Ryan pointed out that only 2.5% of Colombians had flown prior to LCC's entering the market there whereas today 10% have traveled by air. On the other extreme, Spain, which has five LCC's, counts 70-80% of its citizenry as having flown. Ryan estimates that his company starting an LCC in Argentina would triple the number of Argentines flying regularly to at least 20% of the population.
Irelandia LCC entering Argentina through Andes like Avianca with MacAir Jet
Irelandia is looking at entering Argentina by the same means as Avianca did when it purchased MacAir Jet earlier this year, with Irelandia's acquisition target being Andes Lineas Aereas, an MD-80 operator with a fleet of five aircraft based in the northwestern Argentine city of Salta. Ryan has indicated that it would take about five aircraft (presumably a more economical aircraft than Andes' MD-80's) and US$ 50 million to start an LCC in Argentina.

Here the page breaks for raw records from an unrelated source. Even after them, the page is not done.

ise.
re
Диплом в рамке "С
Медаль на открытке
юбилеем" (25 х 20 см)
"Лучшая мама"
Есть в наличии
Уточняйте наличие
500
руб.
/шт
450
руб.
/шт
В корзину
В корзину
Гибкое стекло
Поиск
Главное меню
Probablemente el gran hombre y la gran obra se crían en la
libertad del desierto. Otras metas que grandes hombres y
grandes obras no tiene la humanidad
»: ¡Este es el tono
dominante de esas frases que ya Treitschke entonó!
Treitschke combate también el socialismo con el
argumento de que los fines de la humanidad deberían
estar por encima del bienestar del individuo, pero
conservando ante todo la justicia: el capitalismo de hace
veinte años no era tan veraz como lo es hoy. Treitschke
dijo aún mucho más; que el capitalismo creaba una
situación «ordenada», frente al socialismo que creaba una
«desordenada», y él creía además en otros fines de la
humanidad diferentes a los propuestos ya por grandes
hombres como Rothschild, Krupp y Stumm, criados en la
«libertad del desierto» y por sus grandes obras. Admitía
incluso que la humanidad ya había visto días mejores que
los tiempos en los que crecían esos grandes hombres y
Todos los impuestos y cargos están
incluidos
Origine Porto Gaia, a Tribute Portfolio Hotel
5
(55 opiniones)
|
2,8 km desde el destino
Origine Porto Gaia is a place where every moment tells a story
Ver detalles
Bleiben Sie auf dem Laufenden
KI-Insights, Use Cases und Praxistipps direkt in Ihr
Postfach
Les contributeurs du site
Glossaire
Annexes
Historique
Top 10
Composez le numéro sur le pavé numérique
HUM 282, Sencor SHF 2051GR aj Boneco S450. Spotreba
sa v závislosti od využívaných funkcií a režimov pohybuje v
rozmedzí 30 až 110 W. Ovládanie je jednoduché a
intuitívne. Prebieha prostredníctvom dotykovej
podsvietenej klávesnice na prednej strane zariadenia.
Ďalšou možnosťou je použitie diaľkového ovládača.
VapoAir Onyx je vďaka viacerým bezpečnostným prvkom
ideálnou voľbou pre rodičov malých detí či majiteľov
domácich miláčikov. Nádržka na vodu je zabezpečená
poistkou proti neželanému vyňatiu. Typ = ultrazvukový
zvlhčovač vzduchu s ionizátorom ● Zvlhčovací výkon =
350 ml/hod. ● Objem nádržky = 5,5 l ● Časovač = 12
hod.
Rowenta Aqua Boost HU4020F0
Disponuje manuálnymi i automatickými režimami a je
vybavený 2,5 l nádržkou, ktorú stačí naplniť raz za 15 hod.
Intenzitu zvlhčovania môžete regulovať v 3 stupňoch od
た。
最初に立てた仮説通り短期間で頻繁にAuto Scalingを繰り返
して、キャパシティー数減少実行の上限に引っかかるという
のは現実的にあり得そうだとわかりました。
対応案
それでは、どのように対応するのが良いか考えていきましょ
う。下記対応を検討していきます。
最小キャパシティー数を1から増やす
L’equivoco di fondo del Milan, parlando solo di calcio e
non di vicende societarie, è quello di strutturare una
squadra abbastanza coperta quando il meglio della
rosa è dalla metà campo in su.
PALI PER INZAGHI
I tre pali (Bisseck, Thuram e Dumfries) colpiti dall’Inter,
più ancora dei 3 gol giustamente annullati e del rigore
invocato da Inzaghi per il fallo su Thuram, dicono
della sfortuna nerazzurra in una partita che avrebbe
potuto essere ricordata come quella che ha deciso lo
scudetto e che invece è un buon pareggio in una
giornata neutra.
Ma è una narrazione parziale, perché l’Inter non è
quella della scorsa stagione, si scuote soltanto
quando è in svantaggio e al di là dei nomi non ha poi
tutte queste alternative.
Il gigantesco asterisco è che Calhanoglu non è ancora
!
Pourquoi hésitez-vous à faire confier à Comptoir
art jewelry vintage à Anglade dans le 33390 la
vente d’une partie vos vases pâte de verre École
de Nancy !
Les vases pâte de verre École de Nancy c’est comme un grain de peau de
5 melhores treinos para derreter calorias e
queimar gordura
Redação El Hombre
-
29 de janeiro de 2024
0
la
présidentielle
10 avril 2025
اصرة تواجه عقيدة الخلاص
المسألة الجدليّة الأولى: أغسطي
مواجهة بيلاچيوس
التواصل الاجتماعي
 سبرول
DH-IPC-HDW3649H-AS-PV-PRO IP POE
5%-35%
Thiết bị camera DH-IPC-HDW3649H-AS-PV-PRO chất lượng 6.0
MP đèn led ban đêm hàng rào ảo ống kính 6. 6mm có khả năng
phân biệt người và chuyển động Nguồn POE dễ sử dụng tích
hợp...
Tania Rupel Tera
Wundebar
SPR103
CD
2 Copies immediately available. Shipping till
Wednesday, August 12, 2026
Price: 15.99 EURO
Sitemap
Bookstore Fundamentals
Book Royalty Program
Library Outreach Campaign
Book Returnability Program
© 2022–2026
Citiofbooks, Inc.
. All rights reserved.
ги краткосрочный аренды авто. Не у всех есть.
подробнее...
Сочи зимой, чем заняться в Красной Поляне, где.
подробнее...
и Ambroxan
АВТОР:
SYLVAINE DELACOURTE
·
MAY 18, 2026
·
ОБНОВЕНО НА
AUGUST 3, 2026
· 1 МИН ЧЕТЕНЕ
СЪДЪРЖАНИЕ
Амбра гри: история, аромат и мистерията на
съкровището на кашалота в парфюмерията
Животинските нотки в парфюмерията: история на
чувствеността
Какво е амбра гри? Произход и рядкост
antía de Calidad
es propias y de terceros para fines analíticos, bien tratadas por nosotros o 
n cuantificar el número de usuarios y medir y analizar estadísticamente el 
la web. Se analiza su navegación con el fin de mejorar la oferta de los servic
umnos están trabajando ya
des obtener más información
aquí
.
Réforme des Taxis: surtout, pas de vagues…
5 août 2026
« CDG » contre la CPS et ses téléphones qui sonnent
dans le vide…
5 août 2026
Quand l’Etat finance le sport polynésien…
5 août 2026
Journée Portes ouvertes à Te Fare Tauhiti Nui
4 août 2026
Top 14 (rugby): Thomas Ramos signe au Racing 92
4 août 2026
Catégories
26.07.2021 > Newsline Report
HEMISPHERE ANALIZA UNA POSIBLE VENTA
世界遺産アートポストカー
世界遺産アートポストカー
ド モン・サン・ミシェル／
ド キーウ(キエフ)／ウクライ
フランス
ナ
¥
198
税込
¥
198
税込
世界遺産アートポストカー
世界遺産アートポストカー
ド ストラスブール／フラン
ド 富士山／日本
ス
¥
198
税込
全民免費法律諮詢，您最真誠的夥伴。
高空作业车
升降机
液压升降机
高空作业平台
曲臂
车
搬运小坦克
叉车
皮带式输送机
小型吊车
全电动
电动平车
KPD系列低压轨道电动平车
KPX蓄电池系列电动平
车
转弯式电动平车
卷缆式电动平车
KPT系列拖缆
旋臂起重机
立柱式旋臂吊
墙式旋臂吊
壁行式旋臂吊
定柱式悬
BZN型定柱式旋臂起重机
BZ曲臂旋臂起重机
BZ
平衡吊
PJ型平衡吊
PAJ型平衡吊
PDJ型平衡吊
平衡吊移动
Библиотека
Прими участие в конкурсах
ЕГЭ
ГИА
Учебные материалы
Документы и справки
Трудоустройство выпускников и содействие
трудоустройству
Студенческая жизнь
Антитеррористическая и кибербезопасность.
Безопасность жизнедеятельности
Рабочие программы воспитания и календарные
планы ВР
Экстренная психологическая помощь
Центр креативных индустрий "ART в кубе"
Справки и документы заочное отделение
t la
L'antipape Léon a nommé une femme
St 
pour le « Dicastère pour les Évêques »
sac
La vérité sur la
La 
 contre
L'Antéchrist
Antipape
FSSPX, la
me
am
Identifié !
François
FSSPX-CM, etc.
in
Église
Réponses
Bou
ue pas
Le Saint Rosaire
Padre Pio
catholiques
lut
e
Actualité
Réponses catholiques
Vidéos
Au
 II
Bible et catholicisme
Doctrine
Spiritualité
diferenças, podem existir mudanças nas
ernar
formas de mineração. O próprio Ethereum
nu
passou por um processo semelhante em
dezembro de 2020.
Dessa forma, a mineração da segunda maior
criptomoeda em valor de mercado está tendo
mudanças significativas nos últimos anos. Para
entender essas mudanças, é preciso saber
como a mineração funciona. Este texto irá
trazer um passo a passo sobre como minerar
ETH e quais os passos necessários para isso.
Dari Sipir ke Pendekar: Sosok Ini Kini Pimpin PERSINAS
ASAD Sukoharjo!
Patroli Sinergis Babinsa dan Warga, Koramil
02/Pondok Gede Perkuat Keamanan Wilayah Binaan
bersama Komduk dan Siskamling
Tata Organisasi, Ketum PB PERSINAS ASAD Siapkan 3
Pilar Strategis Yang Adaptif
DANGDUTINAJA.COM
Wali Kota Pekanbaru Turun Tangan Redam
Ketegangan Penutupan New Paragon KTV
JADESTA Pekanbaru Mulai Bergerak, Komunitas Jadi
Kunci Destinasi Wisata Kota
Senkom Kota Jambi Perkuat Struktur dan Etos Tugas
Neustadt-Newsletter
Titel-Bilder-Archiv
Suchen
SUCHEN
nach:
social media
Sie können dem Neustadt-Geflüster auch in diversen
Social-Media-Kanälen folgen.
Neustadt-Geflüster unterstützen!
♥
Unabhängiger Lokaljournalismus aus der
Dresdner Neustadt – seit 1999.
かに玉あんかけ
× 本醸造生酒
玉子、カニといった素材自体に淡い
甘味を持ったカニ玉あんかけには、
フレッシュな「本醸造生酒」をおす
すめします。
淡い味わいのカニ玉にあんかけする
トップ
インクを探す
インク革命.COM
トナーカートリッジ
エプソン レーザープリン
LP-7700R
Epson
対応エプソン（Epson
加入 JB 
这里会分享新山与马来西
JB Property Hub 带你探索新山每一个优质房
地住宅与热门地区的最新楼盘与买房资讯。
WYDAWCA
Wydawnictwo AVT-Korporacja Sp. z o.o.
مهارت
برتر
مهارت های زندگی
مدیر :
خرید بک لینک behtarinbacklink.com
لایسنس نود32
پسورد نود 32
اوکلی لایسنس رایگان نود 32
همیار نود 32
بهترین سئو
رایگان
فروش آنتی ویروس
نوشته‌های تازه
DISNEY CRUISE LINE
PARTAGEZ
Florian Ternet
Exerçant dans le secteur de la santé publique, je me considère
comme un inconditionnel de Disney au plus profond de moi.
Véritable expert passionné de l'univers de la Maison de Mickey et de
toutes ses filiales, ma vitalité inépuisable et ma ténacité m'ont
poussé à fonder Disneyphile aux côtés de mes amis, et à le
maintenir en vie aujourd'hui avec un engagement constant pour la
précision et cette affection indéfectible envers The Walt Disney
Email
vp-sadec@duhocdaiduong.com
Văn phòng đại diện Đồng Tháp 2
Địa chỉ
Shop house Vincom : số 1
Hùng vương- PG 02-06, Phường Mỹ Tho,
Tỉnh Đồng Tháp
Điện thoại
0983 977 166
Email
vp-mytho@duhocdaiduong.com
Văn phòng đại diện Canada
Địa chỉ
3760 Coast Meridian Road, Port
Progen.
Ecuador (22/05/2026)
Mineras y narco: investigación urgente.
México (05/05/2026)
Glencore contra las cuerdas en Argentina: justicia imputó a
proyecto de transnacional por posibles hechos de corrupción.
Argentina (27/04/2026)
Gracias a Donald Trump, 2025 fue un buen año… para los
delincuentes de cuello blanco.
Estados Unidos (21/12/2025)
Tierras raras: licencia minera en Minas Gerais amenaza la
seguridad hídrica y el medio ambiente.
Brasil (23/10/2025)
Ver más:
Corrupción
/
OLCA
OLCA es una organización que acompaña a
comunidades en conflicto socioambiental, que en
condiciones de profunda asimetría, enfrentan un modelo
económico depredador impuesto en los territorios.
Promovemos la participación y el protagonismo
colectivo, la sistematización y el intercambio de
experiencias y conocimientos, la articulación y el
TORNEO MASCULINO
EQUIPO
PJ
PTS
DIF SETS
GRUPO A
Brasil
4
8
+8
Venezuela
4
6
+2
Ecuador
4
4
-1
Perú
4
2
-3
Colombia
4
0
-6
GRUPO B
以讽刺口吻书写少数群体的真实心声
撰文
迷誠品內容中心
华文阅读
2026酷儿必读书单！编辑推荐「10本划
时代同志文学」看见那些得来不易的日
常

Start up in 2017 using Alternative Airports
Target date for the new LCC startup is 2017 with a yet-to-be-defined route network that would consist of city pairs with lower-cost alternative airports that travelers would be willing to pay US$ 50 to fly between. Ryan noted Cordoba (COR) and La Plata (LPG), located some 35 miles southeast of Argentina's capital Buenos Aires and serving a city of 700,000 in its own right, as interesting candidates for LCC service.
La Plata (LPG) has two runways but only one, 02/20, is in use with only half of its 4,679 ft. length currently available for flight operations. Presumably the full runway could be developed for use plus its southwestern end is bordered by farmland that could possibly be purchased to extend its length. The airport has a small terminal and ramp area but there is enough room on the existing airport property to expand the ramp significantly, build a reasonably-large terminal and add support facilities, such as hangars and parking for passenger vehicles.
Obstacles to LCC's in Argentina
Although Declan Ryan sees plenty of opportunity in Argentina for LCC's, he notes that the following obstacles need to be overcome:
* Argentina currently has minimum airfare regulations that would need to be eliminated to allow LCC's to establish low enough airfares to stimulate market demand while still allowing for a profitable operation through efficient, cost-effective management.
* Nearly all of the airports in Argentina that have commercial service are run by Aeropuertos Argentinos 2000, a monopolistic private franchise, with fees that Ryan considers much too high, which are reportedly much higher than in neighboring countries. In contrast, Colombia's airports are managed by four different companies, with airports competing with each other to attract airline service.
* Argentina's airline labor unions are very strong making it difficult to introduce the idea of worker cross-utilization for multiple functionality in different job roles that would maximize efficiency and make it easier to offer low fares.
More developments should be expected in the coming months.